Referring to the imposition of Israeli law on the settlements as annexation is misleading. There is a significant legal difference between imposing laws and annexation. Imposing Israeli law won’t change the situation on the ground and will grant the settlements the sovereign status enjoyed by Israeli areas within the Green Line (the 1967 border) and in Jerusalem. It does not change the basic idea embodied in the Oslo Accords, that this is disputed territory awaiting negotiations to determine its final status.
The probability that the developments foreseen by the writers of the Commanders’ document will take place is not at all certain. The vast majority of the Israeli public does not support annexation, not even of the entire Area C (full Israeli civil and security control), and Israel has no intention of annexing areas densely populated by Palestinians, first and foremost areas of the Palestinian Authority itself (Areas A and B), or imposing Israeli law on them. Furthermore, the existence of the PA is the Palestinians’ greatest achievement, and they do not intend to give it up.
Security cooperation with Israel is also crucial for the PA in its dealings with its internal rivals, and the Palestinians will not easily embark on a large-scale terrorist struggle when in their national memory the second intifada is seen as a terrible failure.

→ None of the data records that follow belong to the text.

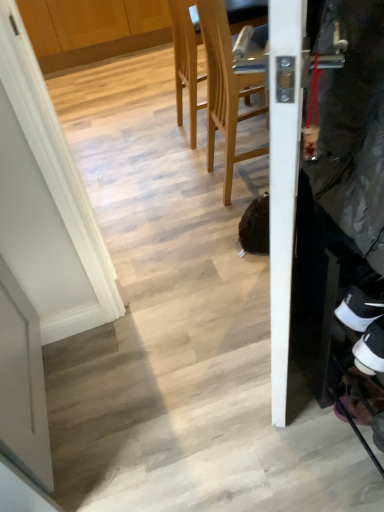 Where is `vacant space positioned to the left of wooden at center, the 2th chair when ordered from back to front`? vacant space positioned to the left of wooden at center, the 2th chair when ordered from back to front is located at coordinates [187, 190]. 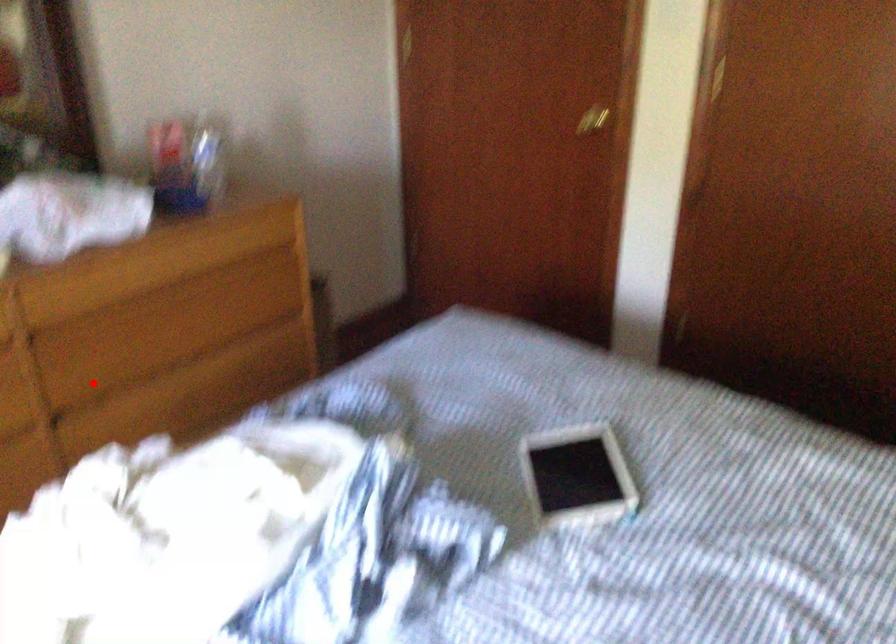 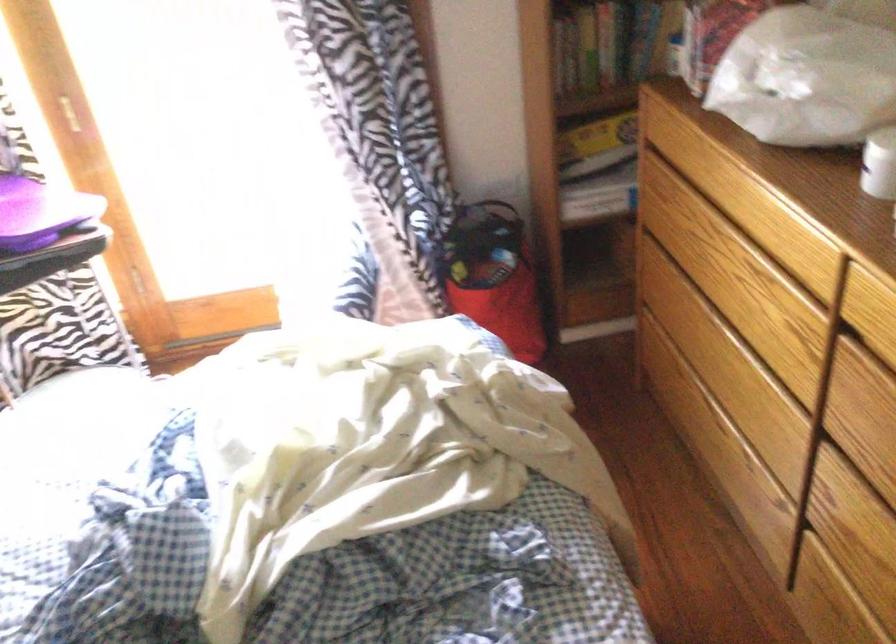 Where in the second image is the point corresponding to the highlighted location from the first image?

(868, 460) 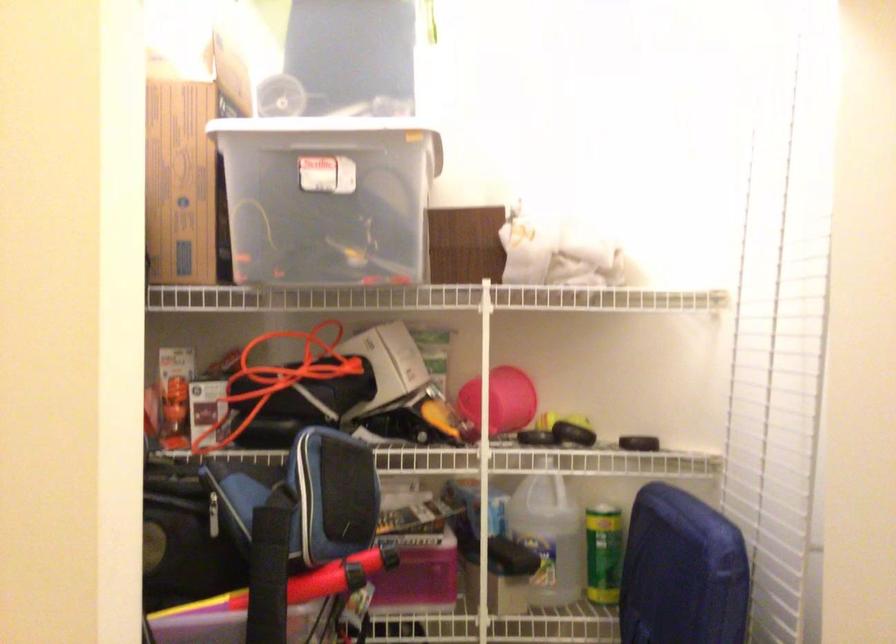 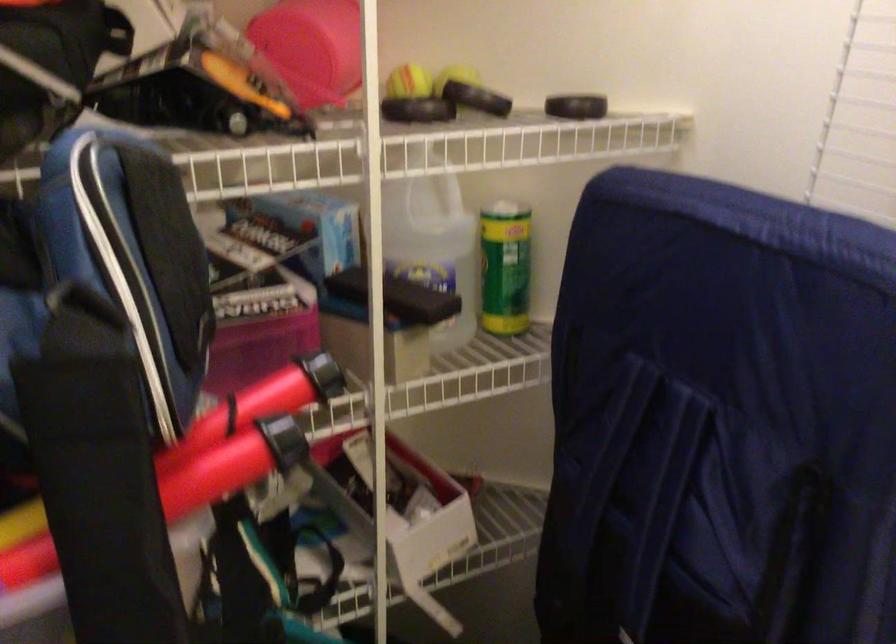 How did the camera likely rotate?

The camera rotated toward right-down.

It is likely that some of the worrisome forecasts described by the document will come to pass to some degree, and in particular that the liberal component of U.S. Jewry will level even harsher criticism against Israel’s policy. But in light of the views of the U.S. administration and the pragmatic Arab countries, it is possible that proper preparation for such a step, while making it clear that it is not equivalent to annexation or to closing the door on negotiations, would mitigate the severity of the reactions, and allow for leverage in order to illustrate to the Palestinians that time is not on their side.

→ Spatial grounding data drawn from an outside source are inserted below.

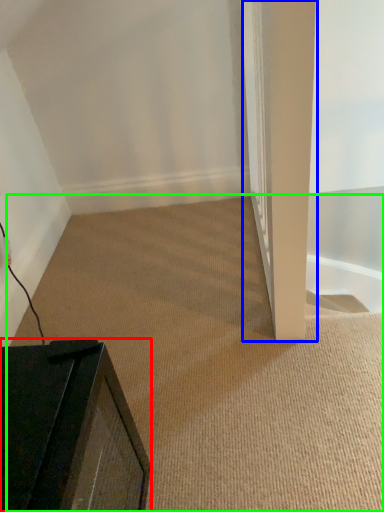 Question: Which is nearer to the furniture (highlighted by a red box)? pillar (highlighted by a blue box) or plain (highlighted by a green box).

Choices:
 (A) pillar
 (B) plain

Answer: (B) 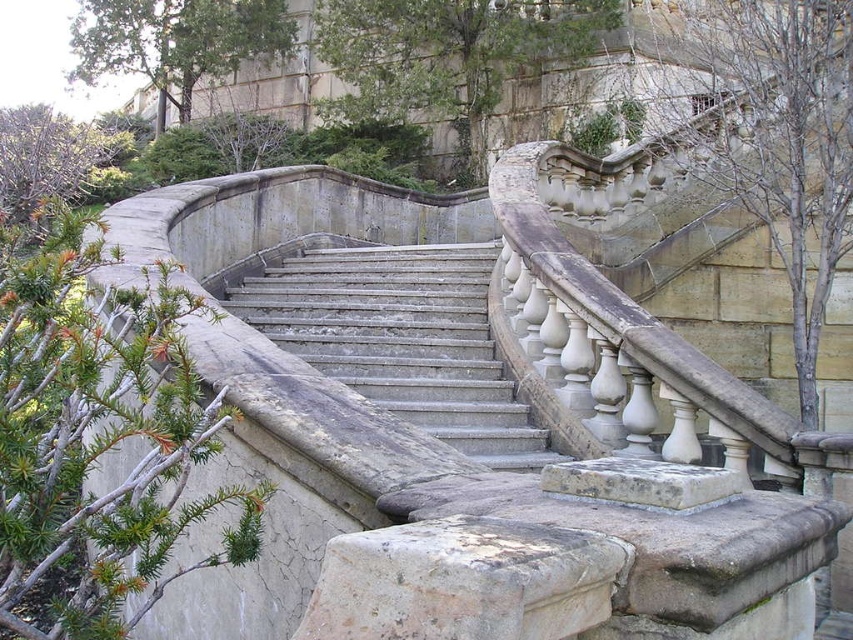 You are standing at the base of the stairs and want to place a small potted plant between the two points, point (378, 17) and point (96, 168). Which point is closer to you so that you can easily reach it without moving further up the stairs?

Point (378, 17) is closer to you than point (96, 168), so you can easily reach it without moving further up the stairs.

In the scene shown: You are a landscape architect designing a pathway between the green leafy tree at upper center and the green leafy bush at upper left. Given that the pathway must be 6 meters long, will it be possible to fit it between them?

The distance between the green leafy tree at upper center and the green leafy bush at upper left is 6.33 meters. Since the required pathway length is 6 meters, it will fit comfortably between them with some extra space remaining.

Today’s pessimists thought at the time of the Oslo Accords that they would bring about a new Middle East, and when their hopes, which were based on ignorance and willful blindness, were dashed, they failed to understand the root of the problem. Almost certainly, this time, too, they will refuse to understand that it is illogical to make dangerous unilateral concessions in order to achieve an impossible separation, and will not join the effort to change the Palestinian viewpoints, or alternatively to preserve and improve the status quo, rather than making things even worse.
Yossi Kuperwasser is a project director at the Jerusalem Center for Public Affairs. He is a former head of research for Israeli Military Intelligence and a former director general of the Strategic Affairs Ministry.